Meet Zoltan, the sellside Jules Verne

There are financiers whose names adorn gallery wings and university dormitories. The world of money has even yielded a few who can be identified by first name only — at least to insiders. But there is only one that boasts their own hashtag.

Whenever Credit Suisse’s Zoltan Pozsar publishes research, the financial corners of Twitter will light up with comments on the latest from #Zoltan. (Even the WSJ has noticed the phenomenon.) Not everyone is a fan of his often complex explorations of the most recondite recesses of the financial system, or his far-ranging discussions on its future. But no one denies Pozsar’s influence, which is why FT Alphaville hit him up on a recent visit to New York.

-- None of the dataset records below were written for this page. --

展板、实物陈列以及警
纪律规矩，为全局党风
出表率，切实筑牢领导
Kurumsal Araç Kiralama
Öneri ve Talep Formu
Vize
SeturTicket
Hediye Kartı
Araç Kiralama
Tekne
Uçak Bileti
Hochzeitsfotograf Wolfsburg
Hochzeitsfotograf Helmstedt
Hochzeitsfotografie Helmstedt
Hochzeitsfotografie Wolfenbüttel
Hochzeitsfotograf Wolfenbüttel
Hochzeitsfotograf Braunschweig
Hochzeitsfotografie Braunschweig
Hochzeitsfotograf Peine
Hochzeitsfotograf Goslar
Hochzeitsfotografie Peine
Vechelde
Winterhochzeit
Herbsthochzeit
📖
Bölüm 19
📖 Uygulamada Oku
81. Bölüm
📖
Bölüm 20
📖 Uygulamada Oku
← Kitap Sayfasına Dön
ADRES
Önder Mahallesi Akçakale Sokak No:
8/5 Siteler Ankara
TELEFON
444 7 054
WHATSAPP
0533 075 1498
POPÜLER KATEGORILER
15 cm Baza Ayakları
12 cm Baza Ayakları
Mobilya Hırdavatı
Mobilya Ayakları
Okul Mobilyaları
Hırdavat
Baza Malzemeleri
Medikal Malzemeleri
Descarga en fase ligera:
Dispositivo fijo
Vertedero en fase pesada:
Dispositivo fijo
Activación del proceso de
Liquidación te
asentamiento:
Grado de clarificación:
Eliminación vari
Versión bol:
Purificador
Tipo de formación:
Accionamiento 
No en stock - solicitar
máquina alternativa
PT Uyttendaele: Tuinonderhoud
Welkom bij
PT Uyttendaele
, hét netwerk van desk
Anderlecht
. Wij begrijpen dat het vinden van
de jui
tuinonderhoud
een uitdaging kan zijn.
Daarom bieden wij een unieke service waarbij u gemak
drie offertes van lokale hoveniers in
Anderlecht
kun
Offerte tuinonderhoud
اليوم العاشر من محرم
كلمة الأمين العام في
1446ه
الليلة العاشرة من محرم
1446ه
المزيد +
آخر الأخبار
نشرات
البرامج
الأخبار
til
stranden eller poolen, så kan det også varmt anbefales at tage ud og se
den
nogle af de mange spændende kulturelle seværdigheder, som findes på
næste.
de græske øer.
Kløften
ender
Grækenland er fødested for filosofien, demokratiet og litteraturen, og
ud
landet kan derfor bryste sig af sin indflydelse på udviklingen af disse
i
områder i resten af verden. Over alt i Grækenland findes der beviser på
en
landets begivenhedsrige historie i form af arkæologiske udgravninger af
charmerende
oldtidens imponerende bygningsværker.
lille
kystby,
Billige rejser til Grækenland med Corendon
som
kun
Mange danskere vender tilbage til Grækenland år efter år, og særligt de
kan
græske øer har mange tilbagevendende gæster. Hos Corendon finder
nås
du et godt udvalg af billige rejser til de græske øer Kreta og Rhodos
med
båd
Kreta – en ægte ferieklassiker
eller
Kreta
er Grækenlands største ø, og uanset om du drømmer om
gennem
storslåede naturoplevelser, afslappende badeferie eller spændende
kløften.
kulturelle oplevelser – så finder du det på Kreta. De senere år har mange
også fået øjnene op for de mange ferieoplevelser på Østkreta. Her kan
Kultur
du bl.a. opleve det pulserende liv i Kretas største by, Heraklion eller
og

Pozsar’s first brush with fame came in the wake of the financial crisis, when the young Hungarian economist became known as one of the leading taxonomists of “shadow banking”. But it is Pozsar’s recent ruminations on the future of the dollar-based global financial order in the wake of Russia invading Ukraine that have transformed him into one of Wall Street’s most read (and most controversial) analysts.

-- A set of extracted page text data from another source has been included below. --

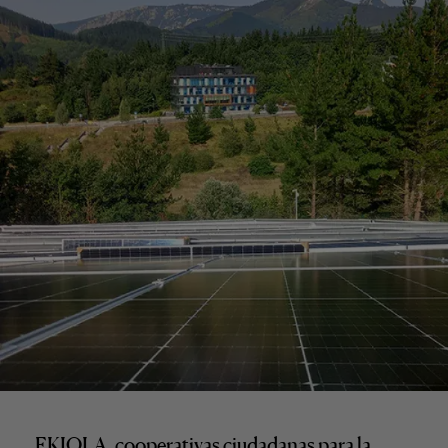
EKIOLA, cooperativas ciudadanas para la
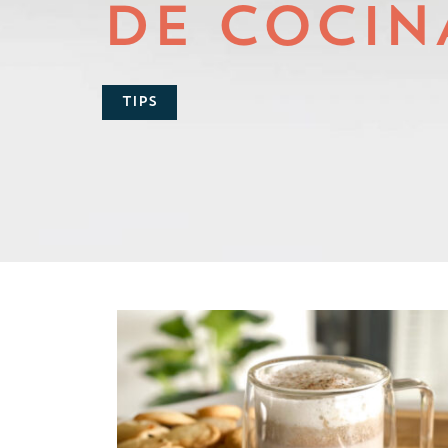
DE COCIN
TIPS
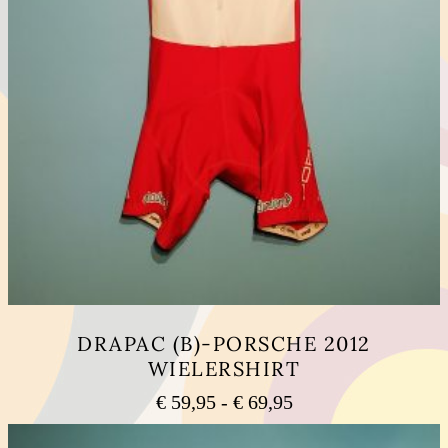
DRAPAC (B)-PORSCHE 2012
WIELERSHIRT
Prijsklasse:
€
59,95
-
€
69,95
€ 59,95
Dit
tot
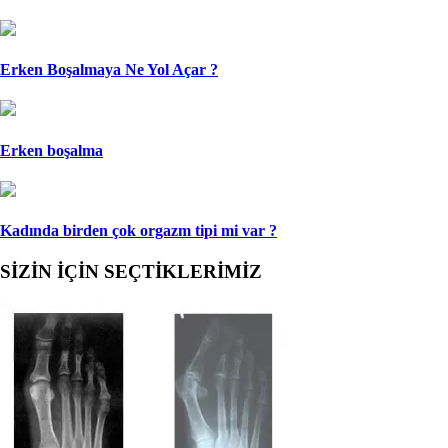
Erken Boşalmaya Ne Yol Açar ?
Erken boşalma
Kadında birden çok orgazm tipi mi var ?
SİZİN İÇİN SEÇTİKLERİMİZ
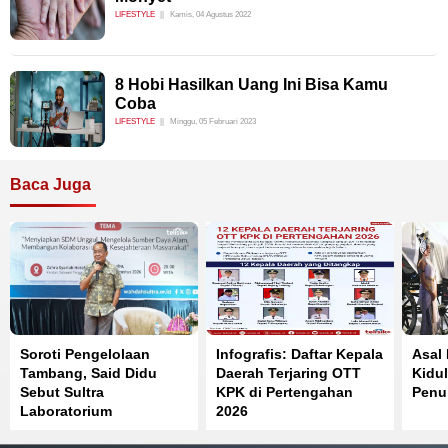
LIFESTYLE
Kamis, 04 Agustus 2022
8 Hobi Hasilkan Uang Ini Bisa Kamu
Coba
LIFESTYLE
Minggu, 05 Februari 2023
Baca Juga
Soroti Pengelolaan
Infografis: Daftar Kepala
Asal
Tambang, Said Didu
Daerah Terjaring OTT
Kidul
Sebut Sultra
KPK di Pertengahan
Penuh
Laboratorium
2026
Pelanggaran Pasal 33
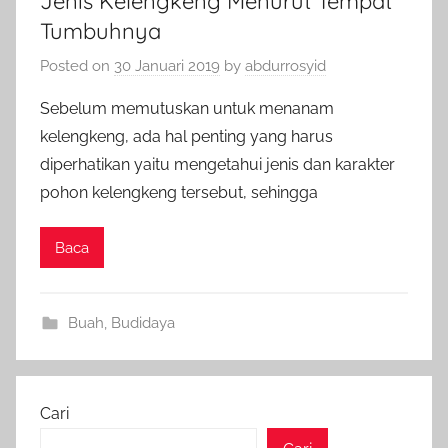
Jenis Kelengkeng Menurut Tempat
Tumbuhnya
Posted on
30 Januari 2019
by
abdurrosyid
Sebelum memutuskan untuk menanam
kelengkeng, ada hal penting yang harus
diperhatikan yaitu mengetahui jenis dan karakter
pohon kelengkeng tersebut, sehingga
Baca
Buah
,
Budidaya
Cari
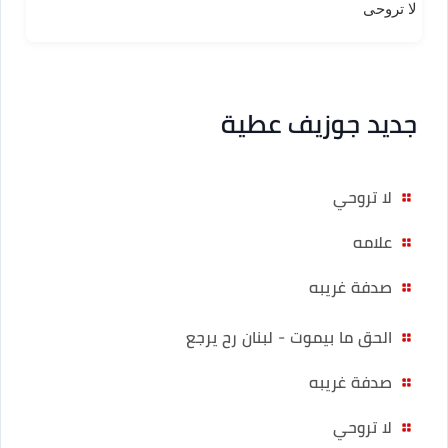
لا تروحى
جديد جوزيف عطية
لا تروحي
علامه
صدفة غريبه
الحق ما بيموت - لبنان رح يرجع
صدفة غريبه
لا تروحي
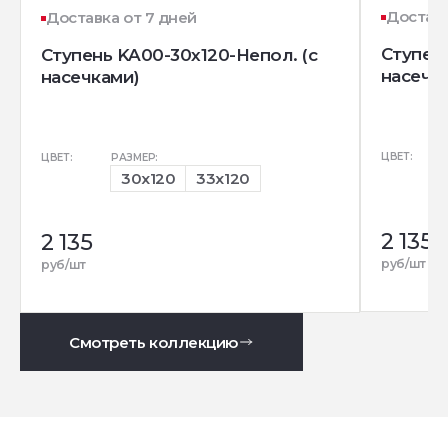
Доставк
Доставка от 7 дней
Ступень
Ступень KA00-30x120-Непол. (с
насечк
насечками)
ЦВЕТ:
ЦВЕТ:
РАЗМЕР:
30x120
33x120
2 135
2 135
руб/шт
руб/шт
Смотреть коллекцию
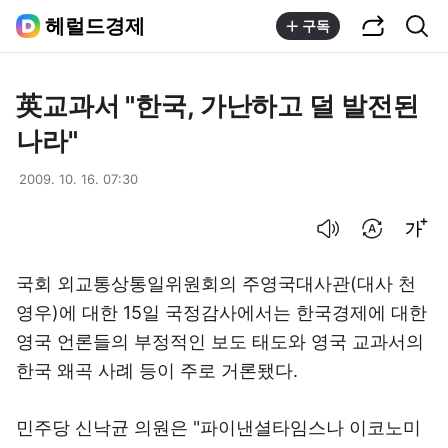
공유하기
통합검색
헤럴드경제
구독
英교과서 "한국, 가난하고 덜 발전된
나라"
2009. 10. 16. 07:30
음성으로 듣기
번역 설정
글씨크기 조절하기
국회 외교통상통일위원회의 주영국대사관(대사 천
영우)에 대한 15일 국정감사에서는 한국경제에 대한
영국 언론들의 부정적인 보도 태도와 영국 교과서의
한국 왜곡 사례 등이 주로 거론됐다.
민주당 신낙균 의원은 "파이낸셜타임스나 이코노미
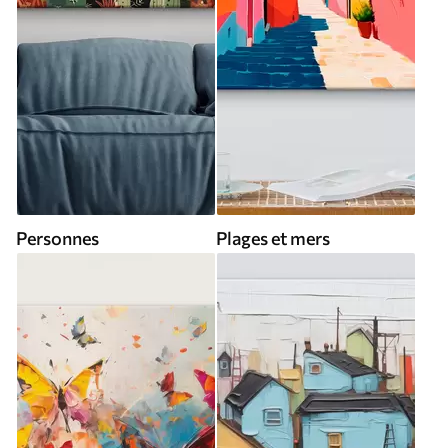
Personnes
Plages et mers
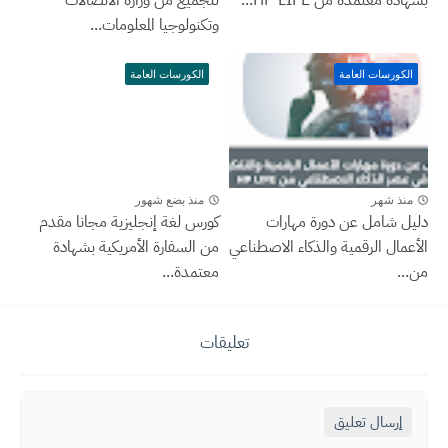
وتكنولوجيا المعلومات...
الكورسات العامة
الكورسات العامة
منذ شهر
منذ بضع شهور
دليل شامل عن دورة مهارات
كورس لغة إنجليزية مجانا مقدم
الأعمال الرقمية والذكاء الاصطناعي
من السفارة الأمريكية بشهادة
من...
معتمدة...
تعليقات
إرسال تعليق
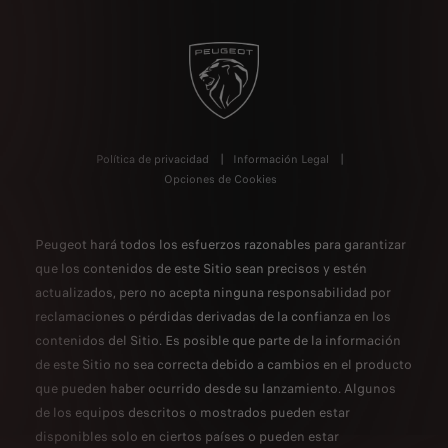
Política de privacidad
Información Legal
Opciones de Cookies
Peugeot hará todos los esfuerzos razonables para garantizar
que los contenidos de este Sitio sean precisos y estén
actualizados, pero no acepta ninguna responsabilidad por
reclamaciones o pérdidas derivadas de la confianza en los
contenidos del Sitio. Es posible que parte de la información
de este Sitio no sea correcta debido a cambios en el producto
que pueden haber ocurrido desde su lanzamiento. Algunos
de los equipos descritos o mostrados pueden estar
disponibles solo en ciertos países o pueden estar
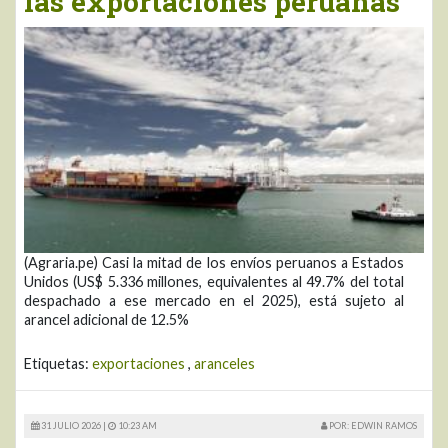
las exportaciones peruanas
(Agraria.pe) Casi la mitad de los envíos peruanos a Estados
Unidos (US$ 5.336 millones, equivalentes al 49.7% del total
despachado a ese mercado en el 2025), está sujeto al
arancel adicional de 12.5%
Etiquetas:
exportaciones
,
aranceles
31 JULIO 2026 |
10:23 AM
POR: EDWIN RAMOS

It has even catapulted Pozsar into an unusual measure of crossover fame for the finance industry. The historian Adam Tooze recently described Pozsar as the HG Wells or Jules Verne of what he called “financial fiction”, given his “conceptual depth” and “brilliant and intellectually fertile” writing on what the future of global finance might look like.

Pozsar admits he bridled at the insinuation that what he does is in any way fiction. But he brightens when I point out that the reason why Wells and Verne are still held in such high esteem today is not purely because of their literary merit, but because of their foresight in seeing what the future might hold. Too much research is “so goddamn dry,” he argues. “You have to tell a story.

“When you stick your neck out with a view you don’t know if it’s going to happen. But you kind of feel it’s going to happen, because you think logically it has to happen, and then you hopefully see it in the numbers. If you wait until the data shows it, it’s too late.”

Pozsar was born in 1978 in Pécs, southern Hungary, the son of two professors who taught mathematics and geology. That meant he grew up in a family with certain perks of influence and intellectualism. When the Iron Curtain fell his school suddenly switched from one history book to another — a comical way to mark the end of one regime and the dawn of another, but an event that shaped the young Hungarian profoundly. The end of communism also meant Pozsar was able to watch Beverly Hills 90210 on German satellite TV, giving a window into a very different world.

He admits to being a mediocre student aside from in the subjects that he really cared about. His big obsession was movies. Presaging his obsessive cataloguing of money markets, he collected and curated information on every film he saw.

“I was in the weeds,” Pozsar recalls. “I had a collection of about 500 VHS video tapes, and I had an Excel spreadsheet organised by genre, by director, by actors, by awards, how many times I watched it.”

This honed his language skills and helped him get into an English language programme at the University of Pécs, in spite of middling grades. It was there that he took his first economics class and studied the Asian financial crisis that had just erupted in 1997. “I got hooked,” Pozsar says. “I had no idea of what it all meant and how it fit together, but it was interesting. And then I became a very good student.”

Graduating top of his class meant that Pozsar was offered an eclectic assortment of scholarships. He first studied international economics at Sweden’s Jönköping International Business School, then briefly at the American University in Washington and finally at South Korea’s KDI School of Public Policy and Management where he took an MBA.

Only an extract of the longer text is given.